Rite of Passage - Bloodlines allows different players to tackle this game at different times through the use of named profiles. When creating profiles, you can set the volume levels for background music, sound effects, ambient sound and the voice dialogue provided by voice actors. Other options allow you to select from full screen mode, aspect ratio and a hardware cursor when playing the game.
Five different levels of difficulty are available covering various aspects of the game. Rather then the usual names, such as Casual, Advanced or Expert, the game's developers have gone with aquatic terms to fit in with the sea theme of this title. You can select from Sunny Beach, Shallow Water, Sailing Waters, Deep Dark Sea or Custom. Depending upon your choice of difficulty, you will be offered assistance with sparkles identifying active areas and Hidden Object scenes with a mis-clicking penalty, helpful messages plus the speed of recharging the Hint and Skip features.

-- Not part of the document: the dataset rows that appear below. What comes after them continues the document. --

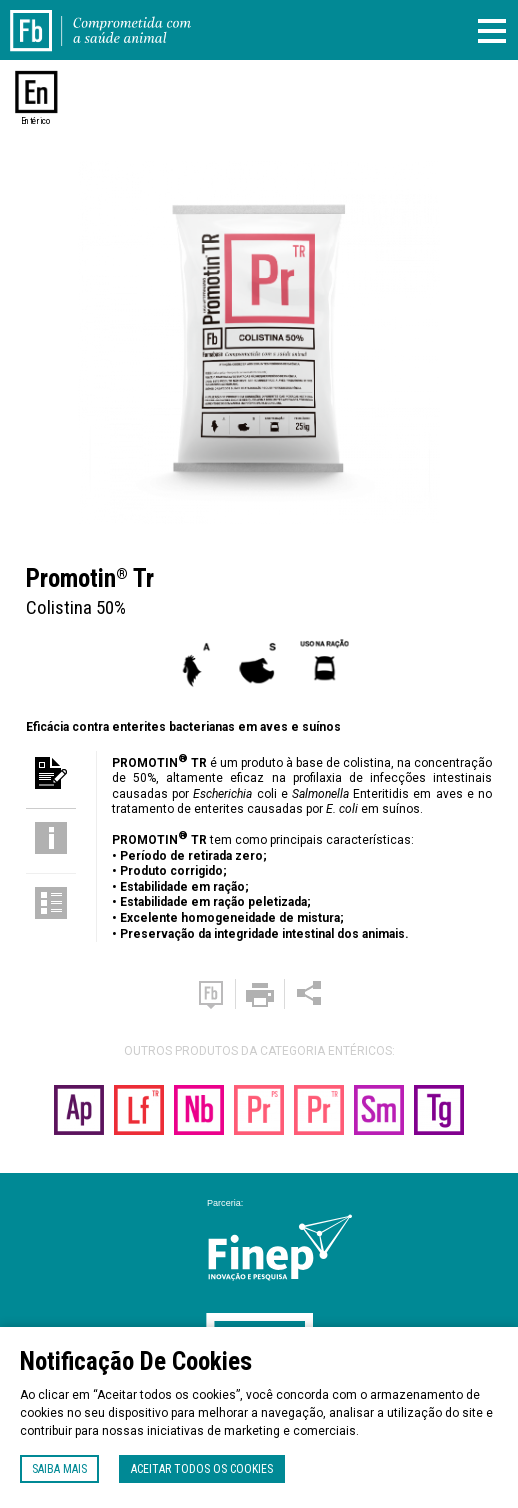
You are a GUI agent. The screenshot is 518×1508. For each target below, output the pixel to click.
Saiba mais (59, 1469)
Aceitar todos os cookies (202, 1469)
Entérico (36, 121)
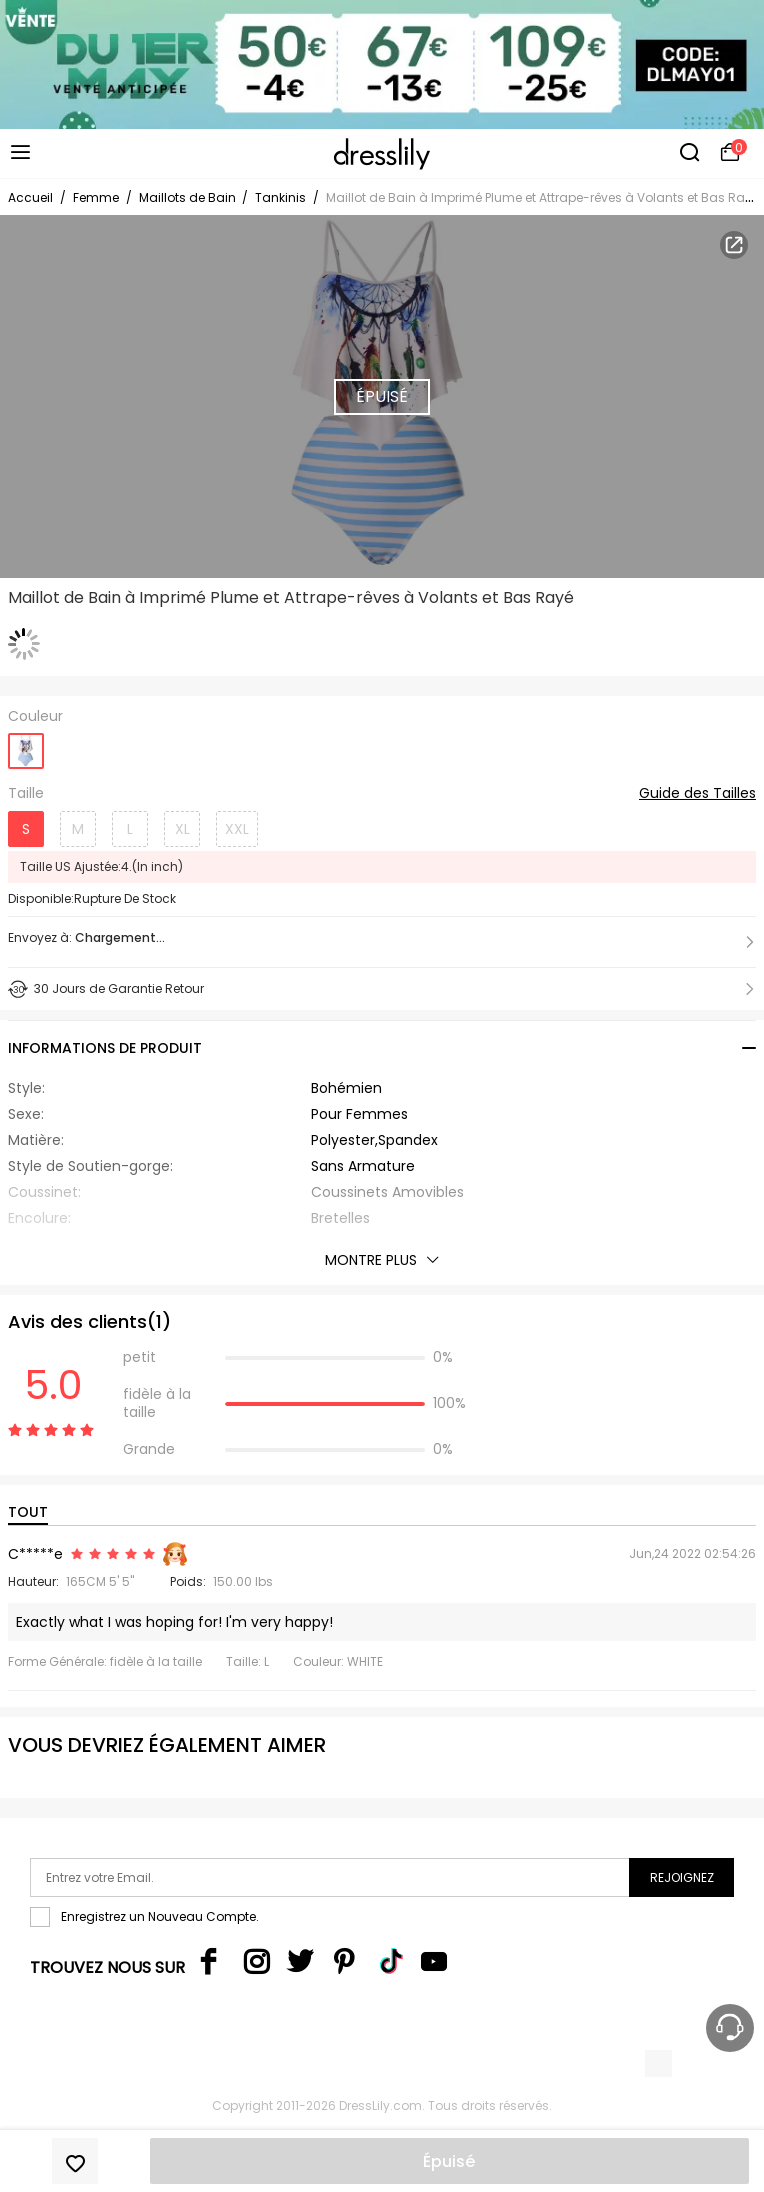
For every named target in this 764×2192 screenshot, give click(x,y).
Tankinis (280, 197)
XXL (237, 829)
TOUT (28, 1512)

Your role in the game is that of Rossa Smith who is a detective hired to investigate the problems that have been affecting the Livingstone family. You quickly discover that the Livingstone's problems began when a family member, Princess Anna, was killed about 40 years ago and, more recently, stories began to emerge of a monstrous octopus and a masked stalker making an appearance.

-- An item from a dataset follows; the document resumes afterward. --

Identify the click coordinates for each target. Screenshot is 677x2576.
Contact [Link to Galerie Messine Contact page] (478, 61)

Providing your view of the current scene, often containing a morphing object and a hidden collectible required to unlock the jigsaw puzzle extra, is an area at the bottom of the screen displaying the tools available to you. Taking up a central position is an inventory. To the right of the inventory are shortcut options to the Hint feature, game menu, map (once located) and your current objective. The left side of the inventory are features to record the number of collectibles and morphing objects found, achievements, access to a Strategy Guide and a magical seashell that will accept other objects and return them as clues. When using the magical seashell, you will need to insert an item that is identified by a special symbol. You then receive an image, broken into several pieces, which you have to recreate.

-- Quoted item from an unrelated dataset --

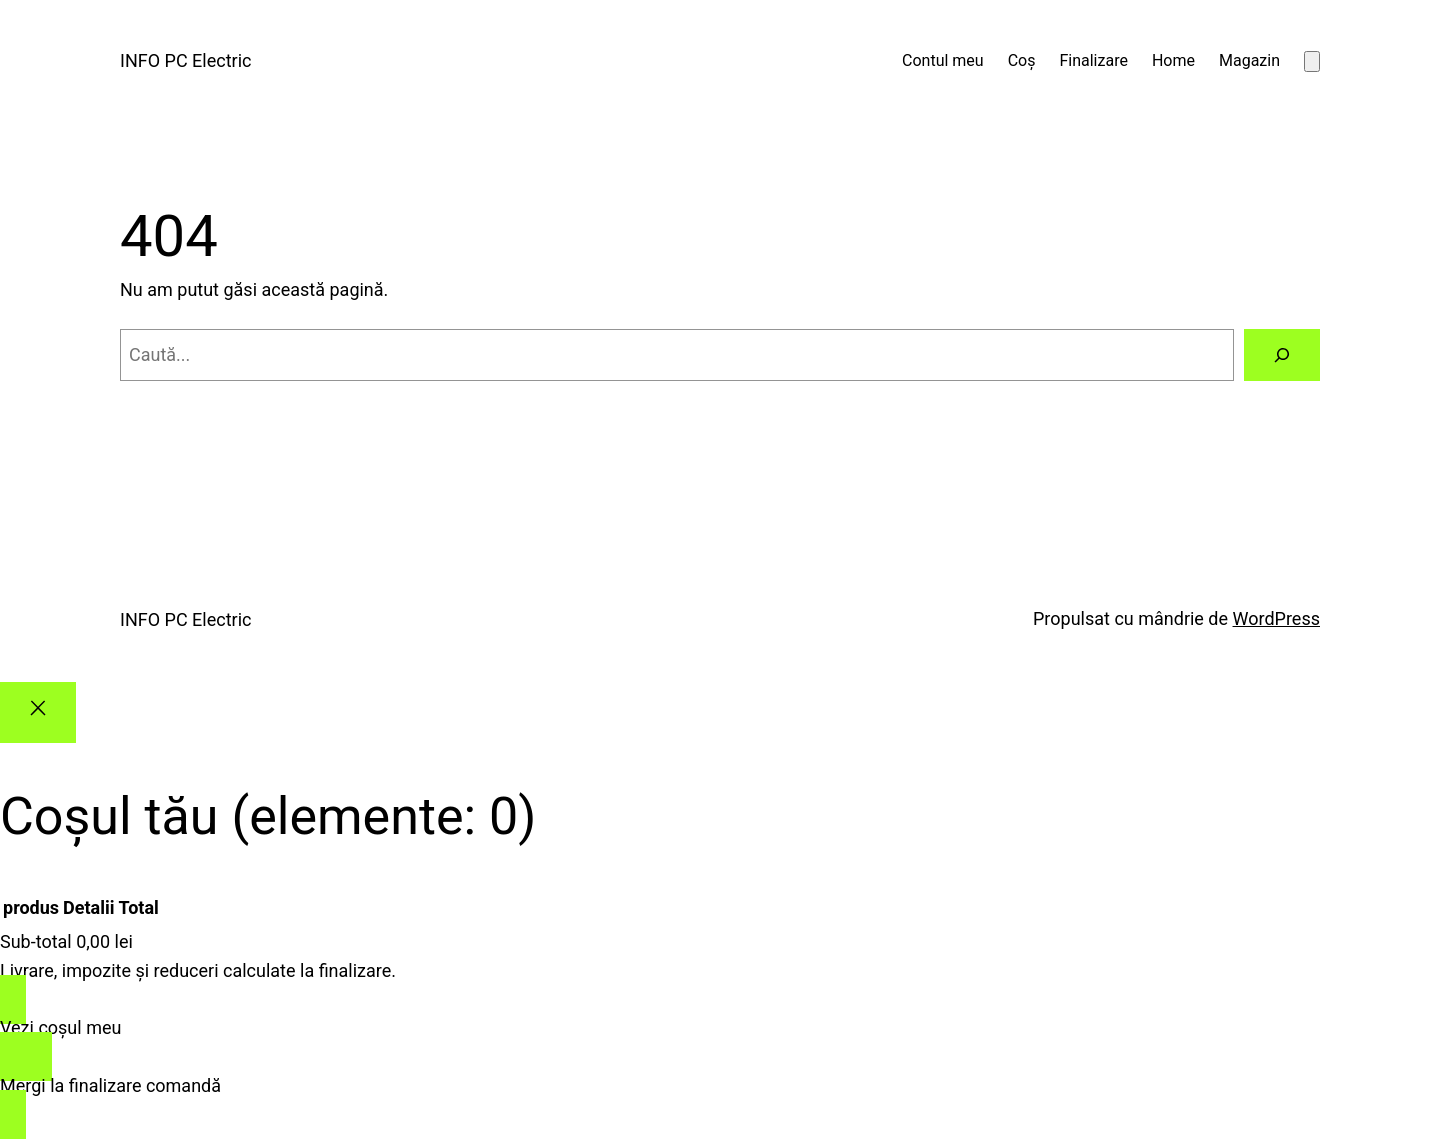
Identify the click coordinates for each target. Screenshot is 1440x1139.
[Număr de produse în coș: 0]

As your cursor moves around different scenes, it will change shape when specific actions are possible. In this way you can interact with areas, pick up items, talk to characters displayed in full sized windows and locate routes to other areas.
Hidden Object scenes have their part to play and these come in different formats. Sometimes you will need to find items listed in text format with those items listed in cyan requiring an additional action. In other cases you will need to find pairs of objects linked in some way, find and restore missing pieces plus identify items from a small offered section. A variety of mini games will need to be completed in order to make progress. These puzzle type intervals will involve arranging objects, moving sections around plus find and restoring items to their proper place.
While visually impressive with well-drawn scenes and eye-catching animations, the game story line failed to enthral me. This is not a game that encouraged me to burn the midnight oil with late night playing sessions. I downloaded my copy of the game from Gamehouse.com where it is priced at $19.99. The game requires a 2.0 GHz processor with 1024MB of RAM and 592MB of hard disk space running Windows 7 and later.